July 19, 2014 posted by

Those 70’s Spots


What can you say about the 70’s that hasn’t already been said? Inflation was up and employment was down. Cheezy bad taste was considered to be tops in entertainment.

The playground that was animation was shrinking and expanding at the same time. Advertising people were using a lot of animation in their commercials, and there was still room for creativity, at least sometimes. We’ve featured ads from the 70’s in this column before, but today we are devoting the entire post to them. So pull up a bean-bag chair, but don’t sit too close to the screen…

King Vitaman

With the voices of Joe Flynn and Paul Frees. Produced by Jay Ward but subcontracted to Quartet Films. I think these characters would have been good for a TV series. Too bad the commercial campaign didn’t last long. Who was to blame for that? If King Vitaman were here he’d say, “Not me! The cereal!”

W. C. Fritos

We have another W.C. Fritos spot for you that comes through the courtesy of Buzzco Productions.

Mini Ravioli

Animated by Martin B. Taras. Soft pasta in runny tomato sauce so tempting that even herbivores can’t resist it. I think this was the decade where consumers really began to embrace the idea of tinned, frozen, and fast food.

John Hancock

Amazing spot based on the drawings of Robert Osborn.

AMF Weekends

Another trend of the 70’s was that large corporations wanted to “diversify.” Often this was accomplished by purchasing some other existing company. Sometimes these new ventures would go south pretty quickly owing to mismanagement from the parent company. Good thing things are different now, he said. In this spot we discover that AMF added the Almighty Himself to their portfolio, and that allowed them to create the 6th and 7th days.

Arm and Hammer

A very virile Frank Buxton voices the hero here. Baking soda is genuinely useful stuff, and it can neutralize excess stomach acid, clean car battery terminals, and make the Arm and Hammer company enough money that they can spend it airing animated commercials like this one.


The quality of Hanna-Barbera’s series animation was going downhill in the early 70’s, but during that same period they produced some very lush looking spots at their commercial department.
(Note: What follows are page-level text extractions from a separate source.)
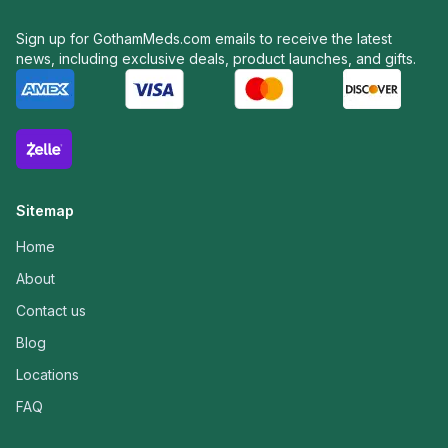
Sign up for GothamMeds.com emails to receive the latest
news, including exclusive deals, product launches, and gifts.
Sitemap
Home
About
Contact us
Blog
Locations
FAQ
Here’s a Pebbles spot directed by Art Babbitt and mostly animated by Irv Spence and featuring the voices of Alan Reed, Mel Blanc, and Paul Frees.


  • Here is a classic 1971 Ford Falcon commercial that features a few animated spots featuring terrific black and white cinematography:

  • I’m almost certain that the Arm and Hammer spot was designed and animated by Dean Yeagle for Zander’s Animation Parlour.
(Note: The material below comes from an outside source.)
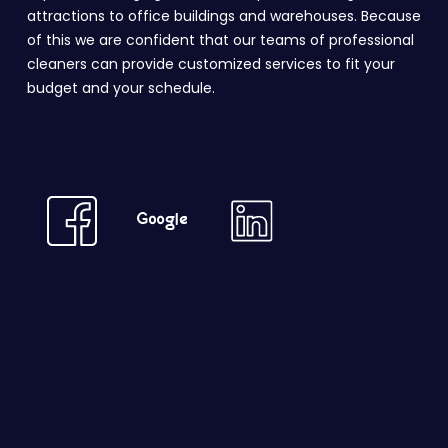
attractions to office buildings and warehouses. Because
of this we are confident that our teams of professional
cleaners can provide customized services to fit your
budget and your schedule.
  • I remember they ran TWO versions of the King Vitaman series. Besides the sample you showed here, The SECOND series had a bit more detailed animation, The King’s sidekick was a cowardly knight called Sir Gravelneigh, The “Pour milk on King Vitaman” gag was rarely used, and the King himself was drawn to look a bi more like his voice actor Joe Flynn, even to the point of having him wear eyeglasses. Those spots seemed more like Jay Ward’s work than the sample you showed here.

  • Two things:
    Is the “Not So Bright Knight” in that King Vitaman plug Bill Scott?
    Saw a picture of the monsters in the Pebbles spot in Topher’s Cereal Character Guide: Seems like you found out who it was!

  • As I recall, AMF also owned Harley-Davidson for a while, much to the rage and fury of motorcycle enthusiasts, who view it as a black period.

    The John Hancock ad wouldn’t be made today, what with all those cigars! Nor, for that matter, the Fritos spot. Quieting kids with junk food? Heaven forfend!

    (How on earth we lived through the 70s, says the cranky old animation fan with sarcasm…)

    • To say nothing of the 1960s, when Fred and Barney were shown smoking Winstons in the back yard in THOSE commercials! Sure, they were cartoon characters created for the first-ever “adult” prime time cartoon show–but KIDS were watching, too, and some doubtless wanted to be like Fred and Barney by smoking! Horrible! Any other type of company (except alcohol pushers) would have been a better sponsor!

    • Well unlike today, kids actually got out of the house often.

  • Here is a Frosted Flakes commercial from 1974- Along with Tony the Tiger, this commercial also features Katy the Kangaroo, Elmo the Elephant and others. Katy the Kangaroo was displayed on cereal boxes right next to Tony. The boxes with the tiger made better sales so Katy was eventually forgotten.

  • Although not from the US, here’s a 70’s ad I liked so much the first time I saw it on YouTube. An ad for Kentucky Fried Chicken that became a classic in Australia and New Zealand, involving a car ride with two plump children in the back seat…

    They tried to remake this ad a decade ago but it’s just not the same.

    • The backseat boy in the remake couldn’t get much thinner!